Well I understood the fact that no value of ui can make this condition
false.
But when I replaced 0ul with 0u I didn't get the warning.When I
retained ul and compiled it on a 32bit machine ( ul == 32bits ) I
didn't get the warning either. I was just trying to understand the
significance of ul being 64 bits to trigger this warning.I should've
mentioned this in the original post.
My explanation is a bit complicated: Obviously a comparison like "0x0ul
<= ui" is useless. It might indicate a bug in your program, and that is
when compilers are supposed to give warnings.
A typical example would be
unsigned int ui;
for (ui = 10; ui >= 0; --ui) f (ui);
This is an infinite loop, which might come as a surprise to the
programmer who wrote it, and it definitely should get a warning. On the
other hand, such useless comparisons are very often not a bug,
especially when the operands are constants. For example:
#define VERSION 3 /* Could be 1, 2, 3 or 4 */
if (VERSION == 1) {
...
} else if (VERSION == 2) {
...
} else if (VERSION == 3) {
...
} else if (VERSION == 4) {
...
}
After macro substitution, all the comparisons are "useless" but there is
no bug here.

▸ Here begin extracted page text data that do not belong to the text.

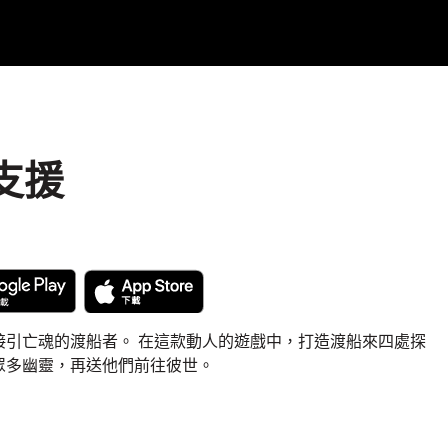
戲支援
接引亡魂的渡船者。 在這款動人的遊戲中，打造渡船來四處探
眾多幽靈，再送他們前往彼世。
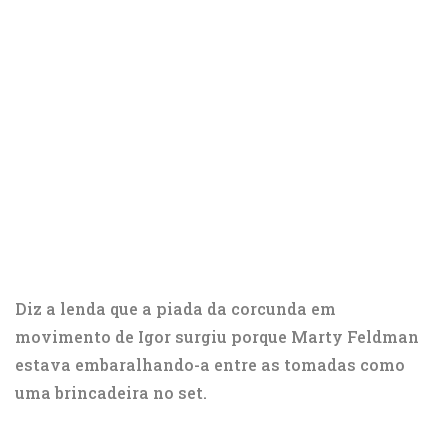
Diz a lenda que a piada da corcunda em
movimento de Igor surgiu porque Marty Feldman
estava embaralhando-a entre as tomadas como
uma brincadeira no set.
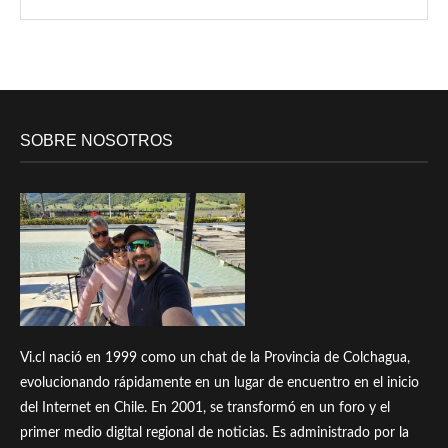
SOBRE NOSOTROS
Vi.cl nació en 1999 como un chat de la Provincia de Colchagua,
evolucionando rápidamente en un lugar de encuentro en el inicio
del Internet en Chile. En 2001, se transformó en un foro y el
primer medio digital regional de noticias. Es administrado por la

So it is quite likely that a compiler doesn't give warnings
when only constants are involved.
It could be that because of the mix of unsigned int and unsigned long in
your code the compiler doesn't recognize that only constants are
involved; it might not recognize "(unsigned long) ui" as a constant
anymore, and therefore you get a warning.
There are no exact rules for warnings, every compiler does its best to
give warnings on suspicious code and give no warnings on code that works
as intended, and getting this right is difficult.